== REQUIRED ACTION ==
Make an exact copy of the entries, and keep any pictures out of it.

━━━━━━

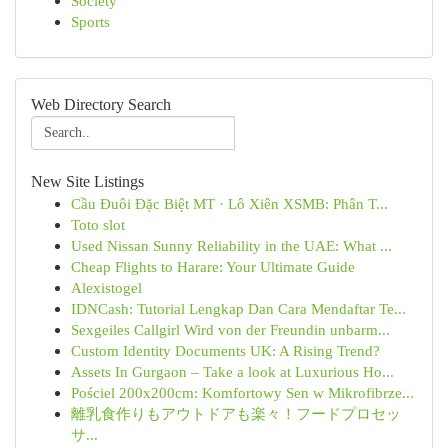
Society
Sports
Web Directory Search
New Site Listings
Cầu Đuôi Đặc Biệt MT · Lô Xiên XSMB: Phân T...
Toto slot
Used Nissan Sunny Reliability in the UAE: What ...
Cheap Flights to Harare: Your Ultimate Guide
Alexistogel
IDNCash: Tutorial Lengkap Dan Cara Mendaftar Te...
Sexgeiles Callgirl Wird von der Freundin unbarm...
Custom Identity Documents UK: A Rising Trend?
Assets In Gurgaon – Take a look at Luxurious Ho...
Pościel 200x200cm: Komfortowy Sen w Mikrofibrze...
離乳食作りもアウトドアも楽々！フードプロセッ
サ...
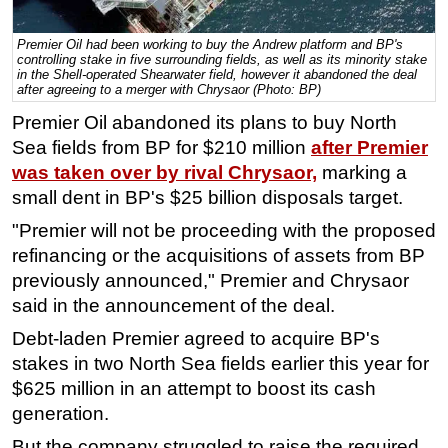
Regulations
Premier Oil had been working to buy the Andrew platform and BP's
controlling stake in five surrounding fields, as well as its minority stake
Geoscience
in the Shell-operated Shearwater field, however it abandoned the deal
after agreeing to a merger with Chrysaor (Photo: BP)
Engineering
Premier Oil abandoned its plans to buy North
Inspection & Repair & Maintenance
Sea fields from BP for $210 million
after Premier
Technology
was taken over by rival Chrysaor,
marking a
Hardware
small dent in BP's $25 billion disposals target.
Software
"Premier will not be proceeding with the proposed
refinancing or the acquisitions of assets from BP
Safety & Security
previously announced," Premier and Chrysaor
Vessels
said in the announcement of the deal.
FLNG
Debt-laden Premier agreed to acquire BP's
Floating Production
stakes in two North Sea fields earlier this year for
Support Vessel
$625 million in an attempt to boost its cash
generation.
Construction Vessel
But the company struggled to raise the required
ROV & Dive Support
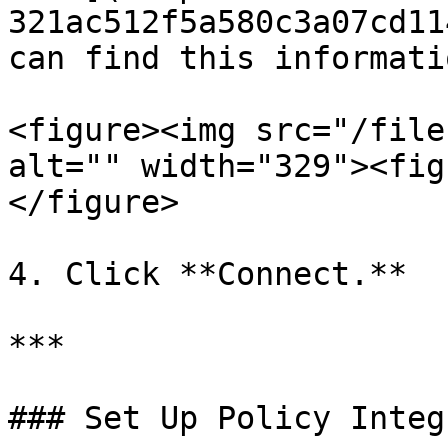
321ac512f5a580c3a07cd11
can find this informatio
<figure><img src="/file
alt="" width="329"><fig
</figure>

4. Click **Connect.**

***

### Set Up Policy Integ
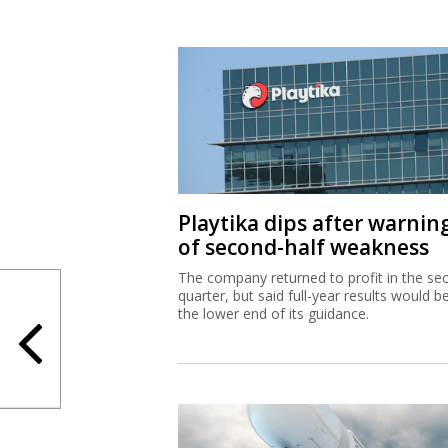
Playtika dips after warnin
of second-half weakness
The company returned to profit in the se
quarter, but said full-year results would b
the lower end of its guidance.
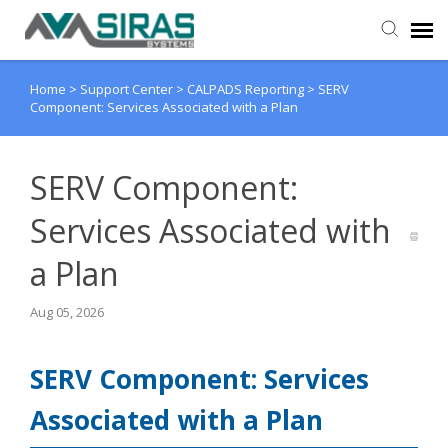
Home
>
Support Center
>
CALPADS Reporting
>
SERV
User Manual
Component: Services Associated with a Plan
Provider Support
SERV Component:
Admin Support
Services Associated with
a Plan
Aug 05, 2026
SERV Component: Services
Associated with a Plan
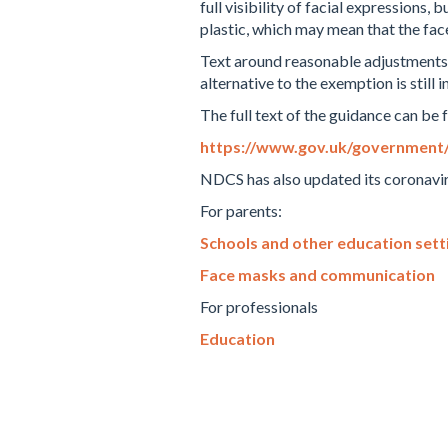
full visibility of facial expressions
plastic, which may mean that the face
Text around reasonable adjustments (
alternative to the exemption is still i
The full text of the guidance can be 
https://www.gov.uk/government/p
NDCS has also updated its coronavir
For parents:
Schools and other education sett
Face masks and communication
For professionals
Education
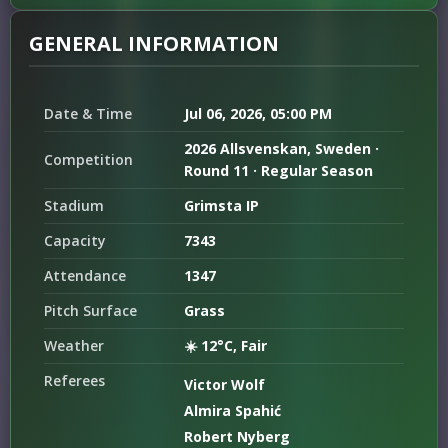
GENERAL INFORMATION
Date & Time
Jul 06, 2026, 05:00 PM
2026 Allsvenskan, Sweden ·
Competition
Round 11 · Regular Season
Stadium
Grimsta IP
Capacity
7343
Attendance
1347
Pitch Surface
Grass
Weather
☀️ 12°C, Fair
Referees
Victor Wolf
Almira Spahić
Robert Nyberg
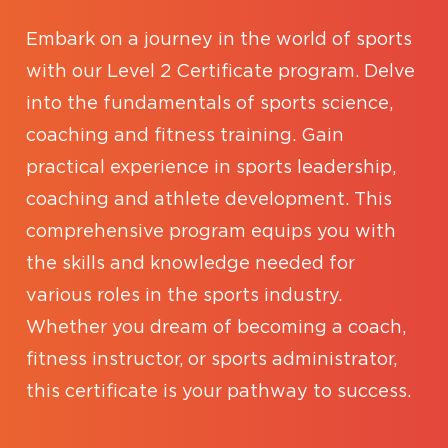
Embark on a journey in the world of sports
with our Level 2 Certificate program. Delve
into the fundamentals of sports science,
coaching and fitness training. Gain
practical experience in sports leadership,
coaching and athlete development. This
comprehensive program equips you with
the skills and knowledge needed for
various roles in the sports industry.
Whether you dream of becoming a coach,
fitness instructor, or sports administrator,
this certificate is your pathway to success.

━━━━━━

== PROBLEM SOLUTION ==
Society
Sports
Web Directory Search
New Site Listings
Cầu Đuôi Đặc Biệt MT · Lô Xiên XSMB: Phân T...
Toto slot
Used Nissan Sunny Reliability in the UAE: What ...
Cheap Flights to Harare: Your Ultimate Guide
Alexistogel
IDNCash: Tutorial Lengkap Dan Cara Mendaftar Te...
Sexgeiles Callgirl Wird von der Freundin unbarm...
Custom Identity Documents UK: A Rising Trend?
Assets In Gurgaon – Take a look at Luxurious Ho...
Pościel 200x200cm: Komfortowy Sen w Mikrofibrze...
離乳食作りもアウトドアも楽々！フードプロセッ
サ...
Regulations
Premier Oil had been working to buy the Andrew platform and BP's
controlling stake in five surrounding fields, as well as its minority stake
Geoscience
in the Shell-operated Shearwater field, however it abandoned the deal
after agreeing to a merger with Chrysaor (Photo: BP)
Engineering
Premier Oil abandoned its plans to buy North
Inspection & Repair & Maintenance
Sea fields from BP for $210 million
after Premier
Technology
was taken over by rival Chrysaor,
marking a
Hardware
small dent in BP's $25 billion disposals target.
Software
"Premier will not be proceeding with the proposed
refinancing or the acquisitions of assets from BP
Safety & Security
previously announced," Premier and Chrysaor
Vessels
said in the announcement of the deal.
FLNG
Debt-laden Premier agreed to acquire BP's
Floating Production
stakes in two North Sea fields earlier this year for
Support Vessel
$625 million in an attempt to boost its cash
generation.
Construction Vessel
But the company struggled to raise the required
ROV & Dive Support
321ac512f5a580c3a07cd11
can find this informatio
<figure><img src="/file
alt="" width="329"><fig
</figure>

4. Click **Connect.**

***

### Set Up Policy Integ
Playtika dips after warnin
of second-half weakness
The company returned to profit in the se
quarter, but said full-year results would b
the lower end of its guidance.
Home
>
Support Center
>
CALPADS Reporting
>
SERV
User Manual
Component: Services Associated with a Plan
Provider Support
SERV Component:
Admin Support
Services Associated with
a Plan
Aug 05, 2026
SERV Component: Services
Associated with a Plan
full visibility of facial expressions
plastic, which may mean that the face
Text around reasonable adjustments (
alternative to the exemption is still i
The full text of the guidance can be 
https://www.gov.uk/government/p
NDCS has also updated its coronavir
For parents:
Schools and other education sett
Face masks and communication
For professionals
Education
GENERAL INFORMATION
Date & Time
Jul 06, 2026, 05:00 PM
2026 Allsvenskan, Sweden ·
Competition
Round 11 · Regular Season
Stadium
Grimsta IP
Capacity
7343
Attendance
1347
Pitch Surface
Grass
Weather
☀️ 12°C, Fair
Referees
Victor Wolf
Almira Spahić
Robert Nyberg
Embark on a journey in the world of sports
with our Level 2 Certificate program. Delve
into the fundamentals of sports science,
coaching and fitness training. Gain
practical experience in sports leadership,
coaching and athlete development. This
comprehensive program equips you with
the skills and knowledge needed for
various roles in the sports industry.
Whether you dream of becoming a coach,
fitness instructor, or sports administrator,
this certificate is your pathway to success.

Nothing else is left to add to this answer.